Pick out the lines in the listing below that contain the word "Windows" and copy them.

EXTRACTED MATERIAL:

============

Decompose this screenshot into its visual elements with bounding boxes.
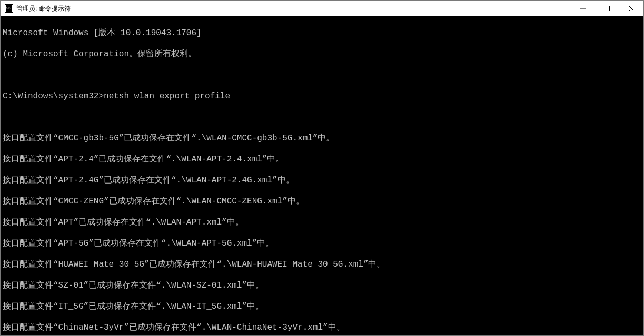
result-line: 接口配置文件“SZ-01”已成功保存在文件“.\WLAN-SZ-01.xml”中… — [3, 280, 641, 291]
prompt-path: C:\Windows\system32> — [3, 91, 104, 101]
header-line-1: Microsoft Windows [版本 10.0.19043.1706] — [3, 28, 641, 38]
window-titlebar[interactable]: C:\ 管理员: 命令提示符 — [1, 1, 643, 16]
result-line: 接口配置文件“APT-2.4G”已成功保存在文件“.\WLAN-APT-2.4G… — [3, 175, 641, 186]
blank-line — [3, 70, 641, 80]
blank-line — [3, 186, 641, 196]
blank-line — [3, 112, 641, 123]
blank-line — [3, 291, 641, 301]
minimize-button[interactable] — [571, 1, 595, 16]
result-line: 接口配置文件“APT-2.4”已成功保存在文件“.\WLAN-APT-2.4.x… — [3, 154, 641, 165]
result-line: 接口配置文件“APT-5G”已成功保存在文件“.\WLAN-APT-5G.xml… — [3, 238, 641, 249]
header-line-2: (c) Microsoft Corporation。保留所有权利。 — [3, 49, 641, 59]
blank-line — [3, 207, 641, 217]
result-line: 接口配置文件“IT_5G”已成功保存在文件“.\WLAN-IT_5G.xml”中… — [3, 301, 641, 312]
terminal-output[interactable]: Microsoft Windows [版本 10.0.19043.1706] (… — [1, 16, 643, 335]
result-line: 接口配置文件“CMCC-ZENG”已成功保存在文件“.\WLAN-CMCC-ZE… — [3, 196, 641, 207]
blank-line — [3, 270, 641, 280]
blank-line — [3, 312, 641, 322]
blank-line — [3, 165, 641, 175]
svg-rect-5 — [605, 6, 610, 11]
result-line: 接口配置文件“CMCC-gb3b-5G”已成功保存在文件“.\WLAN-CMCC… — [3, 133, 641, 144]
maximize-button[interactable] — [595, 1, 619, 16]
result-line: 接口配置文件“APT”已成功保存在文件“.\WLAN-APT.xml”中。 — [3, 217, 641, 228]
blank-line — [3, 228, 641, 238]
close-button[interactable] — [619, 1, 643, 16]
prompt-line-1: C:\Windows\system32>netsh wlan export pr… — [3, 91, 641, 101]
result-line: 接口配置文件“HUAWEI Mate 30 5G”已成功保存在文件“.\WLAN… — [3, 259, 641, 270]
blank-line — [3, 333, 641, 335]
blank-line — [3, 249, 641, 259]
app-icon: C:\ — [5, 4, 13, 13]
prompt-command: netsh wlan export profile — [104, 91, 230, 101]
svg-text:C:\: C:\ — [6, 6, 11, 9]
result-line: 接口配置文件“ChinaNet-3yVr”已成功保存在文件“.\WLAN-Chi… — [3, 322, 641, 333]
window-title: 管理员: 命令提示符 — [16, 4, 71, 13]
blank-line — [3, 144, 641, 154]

============

COMPLETED EXERCISE:
prompt-path: C:\Windows\system32> — [3, 91, 104, 101]
header-line-1: Microsoft Windows [版本 10.0.19043.1706] — [3, 28, 641, 38]
terminal-output[interactable]: Microsoft Windows [版本 10.0.19043.1706] (… — [1, 16, 643, 335]
prompt-line-1: C:\Windows\system32>netsh wlan export pr… — [3, 91, 641, 101]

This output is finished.